One of the royal commission's main concerns is how lenders and brokers inquire about and verify borrowers' living expenses
Ensuring that lenders and brokers are practising due diligence to find out if a borrower can and will be able to afford a loan into the future is one of the royal commission’s focuses.
According to the interim report, “the fact that so many home loan applications proceed by the lender assuming that the borrower’s living expenses are equal to the HEM measure, not as the borrower declares them to be, can lead only to the conclusion that in many of those cases the broker has not taken any effective steps to inquire into, or verify, the expense information supplied by the borrower”.
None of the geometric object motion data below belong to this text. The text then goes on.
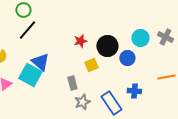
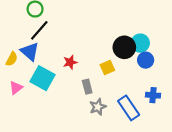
cyan circle: (140, 38) -> (140, 43), moved
red star: (80, 41) -> (70, 62), moved
blue triangle: (40, 62) -> (30, 52), moved

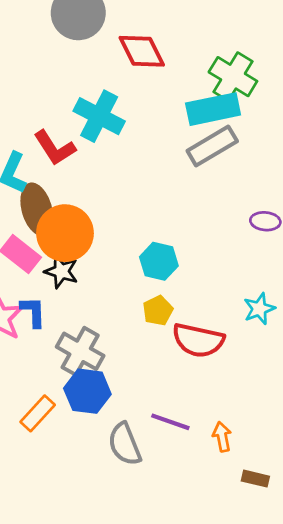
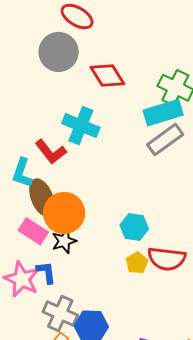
black star: (61, 271) -> (64, 241), turned -30
red semicircle: (198, 340) -> (167, 259), moved
gray cross: (80, 351) -> (60, 313), moved

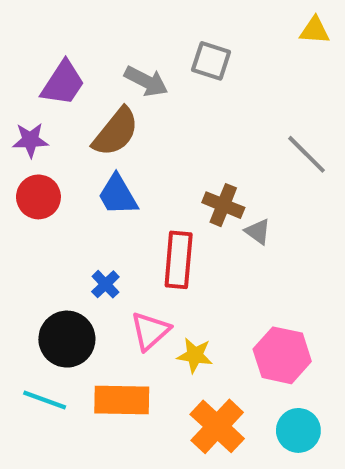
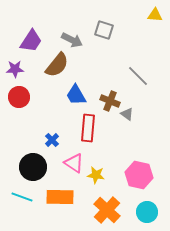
gray line: (307, 154) -> (138, 76), moved
blue trapezoid: (118, 195) -> (76, 95), moved
pink triangle: (150, 331) -> (74, 163), turned -45

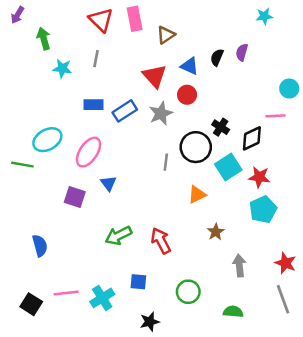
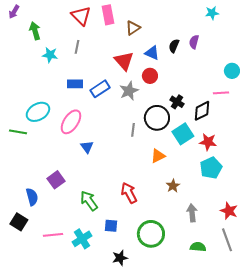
purple square: (75, 197) -> (56, 180), moved, turned 36
green arrow: (118, 236) -> (89, 201), moved, turned 80
green circle: (188, 292) -> (151, 234), size x1.4
black square: (31, 304) -> (19, 222), moved
green semicircle: (233, 312) -> (198, 247), moved

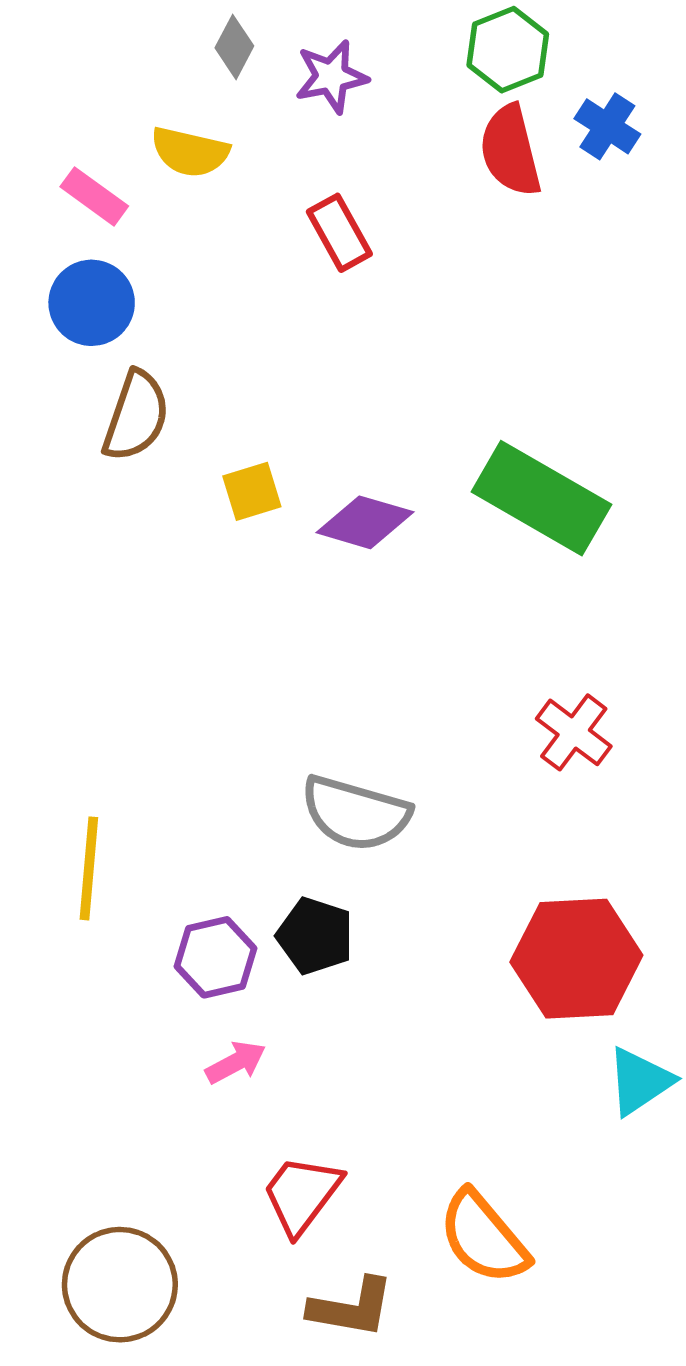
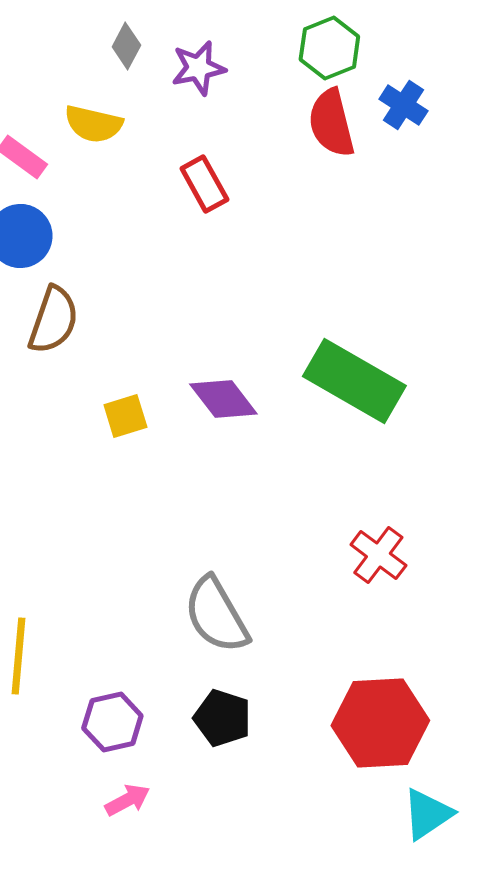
yellow square: (252, 491) -> (125, 416), moved
purple diamond: (365, 522) -> (223, 399), turned 36
gray semicircle: (356, 813) -> (216, 615), turned 44
black pentagon: (315, 936) -> (222, 718), moved

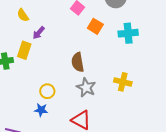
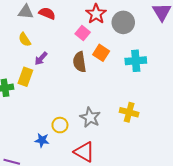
brown semicircle: (78, 62) -> (80, 62), moved
yellow circle: (47, 91) -> (60, 125), moved

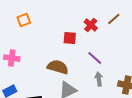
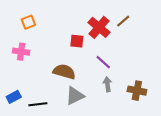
red cross: (91, 25) -> (99, 27), size x1.5
pink cross: (12, 58) -> (21, 52), moved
The royal commission found that while the major banks “took some steps to verify the income of an applicant … the evidence also showed that much more often than not none of them took any step to verify the applicant’s outgoings”.
Home Loan Experts managing director Otto Dargan told MPA that there are several lessons the industry, government, and regulators can pick up from the report regarding checking living expenses, including how brokers can do it better. Here are his tips:
The first thing Dargan suggests brokers do is analyse their current method of investigating living expenses to see how they can create a better customer experience. In his anecdotal experience, customers often feel like it’s an invasion of privacy, so brokers need to get the balance right. However, in cases where a customer spends significantly more than necessary, a frank discussion is highly important to reduce his or her expenses or loan amount.
“So my question is, how, as an industry, can we fix this pain point for customers while making sure that we have a meaningful discussion with people living outside their means?” Dargan said.
- Complexity vs. risk
According to Dargan, the process of inquiring into and verifying living expenses is very complicated and time-consuming. Dargan suggests coming up with two strategies: one method for analysing living expenses that can be applied to higher-risk clients, such as those with significant credit card debt and who will be well above the HEM benchmark, and a second simplified method for the rest.
“As a manager it isn't enough to tell your staff what they must not do. You must also tell them what they should do instead,” Dargan said.
He believes the industry needs more regulatory guides like those created by ASIC, and the ability to engage the regulator if they have questions. And there are many unanswered questions around living expenses, he said.
For example, if a customer has living expenses of $5,000 per month and his or her loan only services living expenses of $4,500 per month, what do brokers need to inquire about and verify to be able to show that the customer has reduced his or her expenses? Is a letter from the client sufficient? Should brokers wait three months to see a new bank statement?
The industry needs to reach an agreement with the ASIC on what is expected so there is a uniform standard of compliance that meets community expectations and protects borrowers, he said.
The issue of clarity is one Dargan believes extends beyond living expenses. “What is best practice for a Preliminary Assessment? If a customer is approaching retirement age then what is a responsible approach and what isn't? We need to be able to engage ASIC and reach an agreement on how things should be done,” Dargan said.